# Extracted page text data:
Content starts

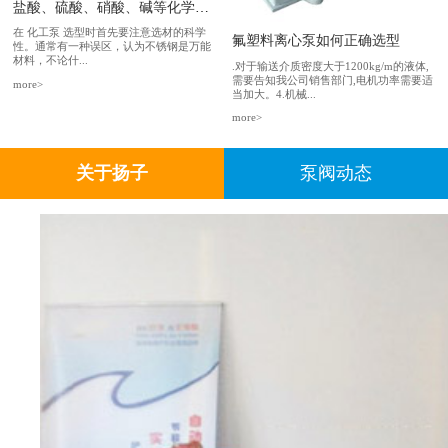
盐酸、硫酸、硝酸、碱等化学介质类如何选泵?
在 化工泵 选型时首先要注意选材的科学
氟塑料离心泵如何正确选型
性。通常有一种误区，认为不锈钢是万能
材料，不论什...
.对于输送介质密度大于1200kg/m的液体,
需要告知我公司销售部门,电机功率需要适
more>
当加大。4.机械...
more>
关于扬子
泵阀动态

Content ends

# TO DO:
What's needed is an exact retyping of the records, pictures excluded.

# OUTPUT FOR THIS TASK:
盐酸、硫酸、硝酸、碱等化学介质类如何选泵?
在 化工泵 选型时首先要注意选材的科学
氟塑料离心泵如何正确选型
性。通常有一种误区，认为不锈钢是万能
材料，不论什...
.对于输送介质密度大于1200kg/m的液体,
需要告知我公司销售部门,电机功率需要适
more>
当加大。4.机械...
more>
关于扬子
泵阀动态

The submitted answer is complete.